§ Work required: In the entries, find all lines that hold the word "among" and copy them.

[Stored data entries]
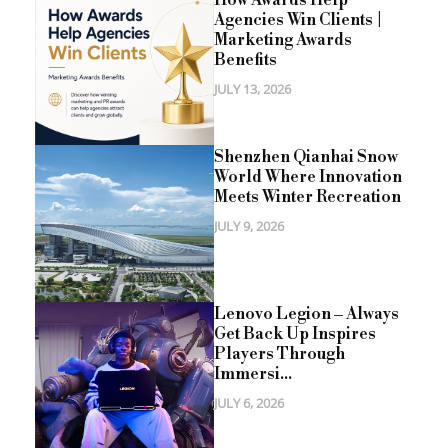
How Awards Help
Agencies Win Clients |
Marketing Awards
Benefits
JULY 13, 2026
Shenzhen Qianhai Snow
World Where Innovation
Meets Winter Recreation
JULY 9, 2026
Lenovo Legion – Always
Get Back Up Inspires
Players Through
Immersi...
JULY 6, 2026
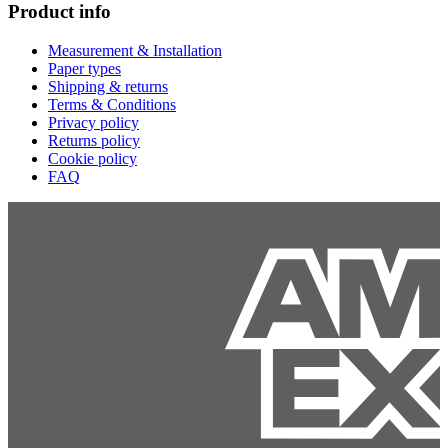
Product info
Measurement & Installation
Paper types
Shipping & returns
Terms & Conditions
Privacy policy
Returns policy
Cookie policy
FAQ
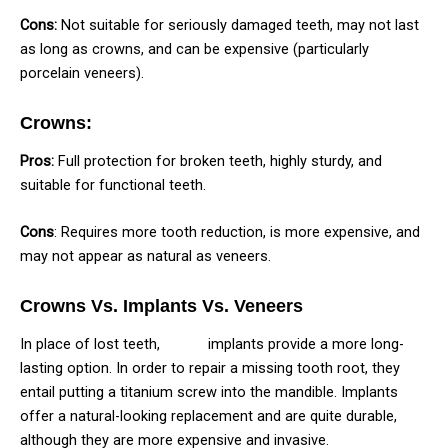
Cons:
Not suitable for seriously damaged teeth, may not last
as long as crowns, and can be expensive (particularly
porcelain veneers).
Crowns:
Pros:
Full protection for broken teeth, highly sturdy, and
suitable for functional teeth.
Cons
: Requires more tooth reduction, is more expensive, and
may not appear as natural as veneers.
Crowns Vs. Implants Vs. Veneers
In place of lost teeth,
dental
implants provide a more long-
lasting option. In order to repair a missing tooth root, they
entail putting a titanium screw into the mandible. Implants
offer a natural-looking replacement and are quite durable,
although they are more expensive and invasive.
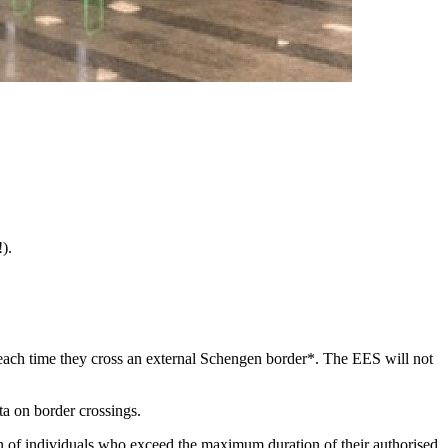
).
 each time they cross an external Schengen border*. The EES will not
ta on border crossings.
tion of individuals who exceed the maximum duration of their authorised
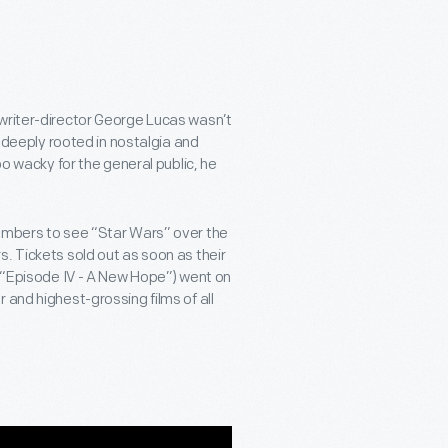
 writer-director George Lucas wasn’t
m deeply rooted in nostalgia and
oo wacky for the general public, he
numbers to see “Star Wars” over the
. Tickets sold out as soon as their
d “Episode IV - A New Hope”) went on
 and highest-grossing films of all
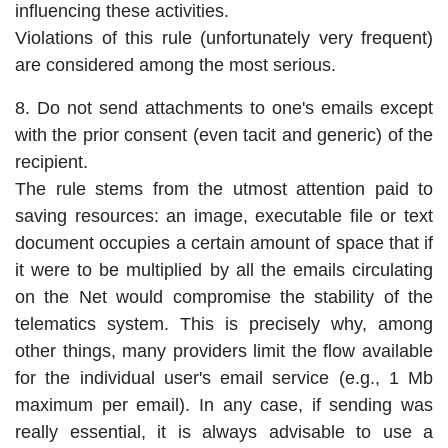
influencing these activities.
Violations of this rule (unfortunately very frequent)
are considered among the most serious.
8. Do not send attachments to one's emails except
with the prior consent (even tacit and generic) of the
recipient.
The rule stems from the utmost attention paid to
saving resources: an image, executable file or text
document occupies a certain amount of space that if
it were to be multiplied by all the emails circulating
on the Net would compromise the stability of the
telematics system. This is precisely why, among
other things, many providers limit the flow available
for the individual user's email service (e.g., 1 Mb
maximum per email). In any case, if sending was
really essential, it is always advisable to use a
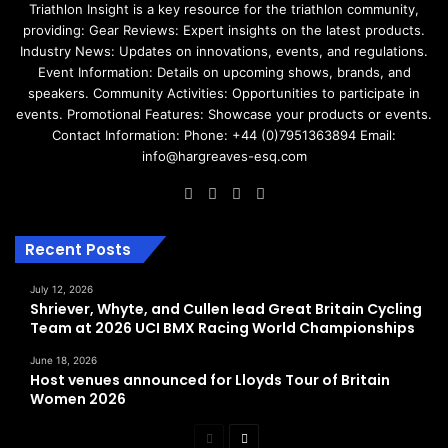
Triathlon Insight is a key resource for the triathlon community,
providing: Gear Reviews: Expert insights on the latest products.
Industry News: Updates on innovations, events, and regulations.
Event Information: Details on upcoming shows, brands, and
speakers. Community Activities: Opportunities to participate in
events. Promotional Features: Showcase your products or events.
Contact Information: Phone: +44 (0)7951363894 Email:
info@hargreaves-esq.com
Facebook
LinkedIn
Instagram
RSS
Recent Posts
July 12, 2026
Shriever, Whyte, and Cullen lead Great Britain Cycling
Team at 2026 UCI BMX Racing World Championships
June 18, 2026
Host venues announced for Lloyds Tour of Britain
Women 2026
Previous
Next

§ Finished task:
are considered among the most serious.
telematics system. This is precisely why, among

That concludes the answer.